Aust-Agder (Norwegian: [ˈæ̂ʉstˌɑɡdər] (listen), English: "East Agder") was a county (fylke) in Norway until 1 January 2020, when it was merged with Vest-Agder to form Agder county. In 2002, there were 102,945 inhabitants, which was 2.2% of Norway's population. Its area was 9,212 square kilometres (3,557 sq mi). The county's administrative center was the town of Arendal.
The county, located along the Skagerrak coast, extended from Gjernestangen at Risør to the Kvåsefjorden in Lillesand. The inner parts of the area included Setesdalsheiene and Austheiene. Most of the population lives near the coast; about 78% of the county's inhabitants live in the five coastal municipalities of Arendal, Grimstad, Lillesand, Tvedestrand, and Risør. The rest of the county is sparsely populated. Tourism is important, as Arendal and the other coastal towns are popular attractions.
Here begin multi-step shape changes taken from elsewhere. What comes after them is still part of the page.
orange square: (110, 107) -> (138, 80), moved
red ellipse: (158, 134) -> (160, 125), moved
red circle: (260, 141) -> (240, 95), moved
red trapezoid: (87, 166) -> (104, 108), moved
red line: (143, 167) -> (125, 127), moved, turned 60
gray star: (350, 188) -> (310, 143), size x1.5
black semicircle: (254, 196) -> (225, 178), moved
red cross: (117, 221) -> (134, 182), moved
The county includes the larger islands of Tromøya, Hisøya, Justøya, and Sandøya. The interior of the county encompasses the traditional district of Setesdal, through which the river Otra flows to the coast.
In 2017, the Parliament of Norway voted to merge Aust-Agder and Vest-Agder counties into one large region, Agder, effective 1 January 2020.The county was part of the Aust-Agder District Court and the Church of Norway Diocese of Agder og Telemark.
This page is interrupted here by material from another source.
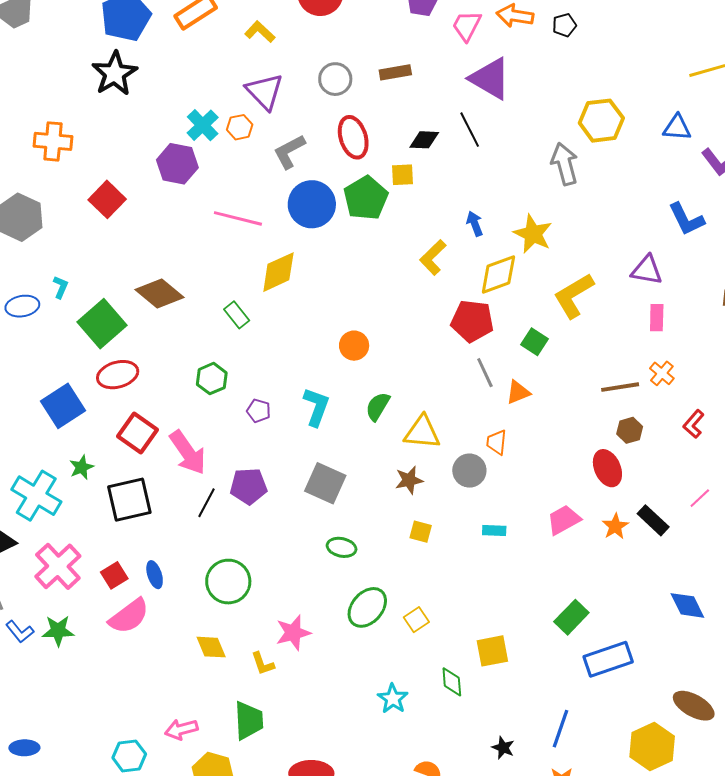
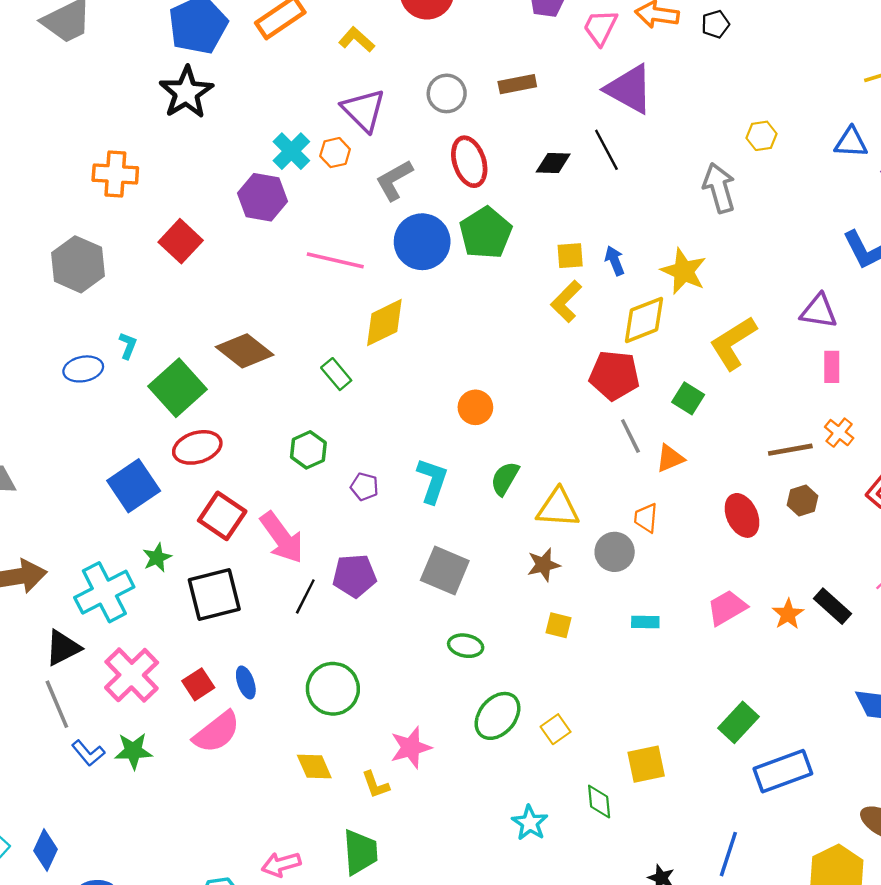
yellow hexagon: (601, 121) -> (762, 136), size x0.6
yellow square: (402, 175) -> (570, 256), moved
red ellipse: (607, 468) -> (742, 515), moved
cyan cross: (36, 496) -> (104, 592), turned 33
The meaning of the name is "(the) eastern (part of) Agder", since the word aust is the Nynorsk form of "east".
Until 1919, the name of the county was Nedenes amt. The amt was named after the old Nedenes farm (Norse Niðarnes), since this was the seat of the amtmann (County Governor). The first element is the genitive case of the river name Nið (now called Nidelva) and the last element is nes which means "headland". The meaning of the river name is unknown.
The coat-of-arms is from modern times. They were granted on 12 December 1958. It shows two horizontal golden bars on a red background. They symbolize the lumber trade and the recovery of iron ore that was important for Aust-Agder's growth. There are two bars to represent the two areas of the county: inland and coastal.
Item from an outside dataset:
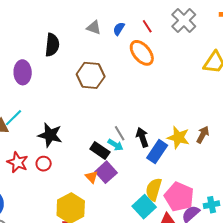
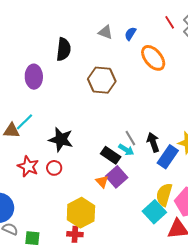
red line: (147, 26) -> (170, 22), moved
The system of municipalities, or kommuner, was established in Norway in 1837, based on previously existing parishes (see formannskapsdistrikt). Norway had been ceded to Sweden by Denmark in 1814, at which it promptly rebelled and won the right of self-rule, though nominally part of Sweden. In 1905, Norway declared total independence. Meanwhile, as the years progressed, the municipalities did not remain the same, but new ones were formed, old ones broken up, and land was transferred. Since the 1990s, Aust-Agder has been divided into 15 municipalities:
Since the census of 1769, Aust-Agder has experienced a steady population growth: from 29,633 to 79,927 in 1900, and to 102,848 in 2001. There was significant emigration to the United States in the 19th century and early 20th century.